Clothing and footwear personal consumption expenditures (PCE) increased 43.5 percent last month compared to April to reach $318.83 billion, according to a report released Friday from the U.S. Bureau of Economic Analysis (BEA). However, spending in the category was still 22.57 percent below May 2019’s $411.78 billion.

This is a similar result from May’s retail sales data from the National Retail Federation (NRF) and the U.S. Census Bureau, which showed clothing and clothing accessories stores were up 188 percent month-over-month seasonally adjusted, but down 63.3 percent unadjusted year-over-year.

“The economy kicked off in May as retailers and other businesses reopened and both stimulus money and supplemental unemployment checks fueled spending driven by pent-up demand from two months of shutdowns,” NRF chief economist Jack Kleinhenz said.

“But full recovery is still a long way off,” he added. “Comparisons against April have to be taken in context because April was a full month when almost everything that wasn’t deemed ‘essential’ was shut down. Spending has improved considerably, but it’s still far below where it was a year ago, and while the freefall in consumer confidence is over, unemployment remains high and confidence is still at recession levels.”

BEA reported that overall PCE rose 8.2 percent, or $994.5 billion, in the month, while real PCE, adjusted for inflation, increased 8.1 percent, or $892.6 billion. This increase reflected a gain of $590.4 billion in spending for goods and a $363.8 billion increase in spending for services.

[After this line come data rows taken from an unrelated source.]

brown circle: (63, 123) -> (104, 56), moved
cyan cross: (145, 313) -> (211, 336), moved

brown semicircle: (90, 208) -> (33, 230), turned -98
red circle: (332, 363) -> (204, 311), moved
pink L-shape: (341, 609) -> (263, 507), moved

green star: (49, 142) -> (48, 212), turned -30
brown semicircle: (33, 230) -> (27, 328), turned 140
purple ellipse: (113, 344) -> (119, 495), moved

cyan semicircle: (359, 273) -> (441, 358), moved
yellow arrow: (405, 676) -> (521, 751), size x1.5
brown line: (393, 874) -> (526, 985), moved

Within goods, spending on motor vehicles and parts, as well as recreational goods and vehicles, were the leading contributors to the increase. Within services, the largest contributors were spending for health care, as well as food services and accommodations.

The PCE price index increased 0.1 percent, while the core index, excluding food and energy, also rose 0.1 percent.

Personal income decreased 4.2 percent, or $874.2 billion, in May, according to BEA estimates. Disposable personal income (DPI), a key barometer for retail spending, fell 4.9 percent, or $911.1 billion, as real DPI decreased 5 percent in May.

The May estimate for personal income and outlays was impacted by the response to the spread of COVID-19, BEA stated. Federal economic recovery payments continued, but were at a lower level than in April, and government stay-at-home orders were partially lifted in May.

The decrease in personal income in May primarily reflected a decrease in government social benefits to the public.

Partially offsetting the decrease in other government social benefits was an increase in unemployment insurance benefits, based primarily on unemployment claims data from the Department of Labor’s Employment and Training Administration.

Personal outlays increased $989.9 billion in May. Personal saving was $4.12 trillion in May and the personal saving rate–personal saving as a percentage of disposable personal income–was 23.2 percent.